[Exercise]
Some lines hold the string "rule". Copy all of them from the material that follows.
───── Source data ─────
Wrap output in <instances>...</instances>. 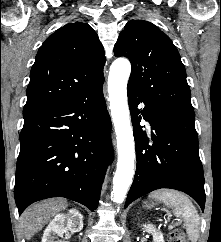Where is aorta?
Listing matches in <instances>:
<instances>
[{
    "label": "aorta",
    "instance_id": "1",
    "mask_svg": "<svg viewBox=\"0 0 221 242\" xmlns=\"http://www.w3.org/2000/svg\"><path fill=\"white\" fill-rule=\"evenodd\" d=\"M131 64L125 58L116 59L110 66L108 93L118 150L117 169L113 177V201L121 204L134 175L135 143L127 102V83Z\"/></svg>",
    "mask_w": 221,
    "mask_h": 242
}]
</instances>
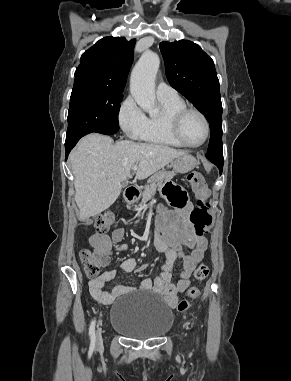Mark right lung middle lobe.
Here are the masks:
<instances>
[{
	"label": "right lung middle lobe",
	"mask_w": 291,
	"mask_h": 381,
	"mask_svg": "<svg viewBox=\"0 0 291 381\" xmlns=\"http://www.w3.org/2000/svg\"><path fill=\"white\" fill-rule=\"evenodd\" d=\"M122 92L107 88H73L66 142L78 141L92 132L100 133L118 127Z\"/></svg>",
	"instance_id": "dd1d6c3e"
}]
</instances>
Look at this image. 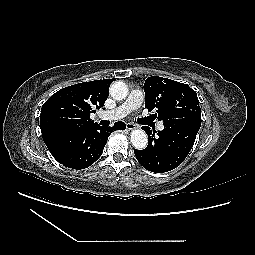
─────
[Worked solution]
    "mask_svg": "<svg viewBox=\"0 0 221 242\" xmlns=\"http://www.w3.org/2000/svg\"><path fill=\"white\" fill-rule=\"evenodd\" d=\"M131 64L125 58L116 59L110 66L108 93L118 150L117 169L113 177V201L121 204L134 175L135 143L127 102V83Z\"/></svg>",
	"mask_svg": "<svg viewBox=\"0 0 291 381\" xmlns=\"http://www.w3.org/2000/svg\"><path fill=\"white\" fill-rule=\"evenodd\" d=\"M122 92L107 88H73L66 142L78 141L92 132L100 133L118 127Z\"/></svg>",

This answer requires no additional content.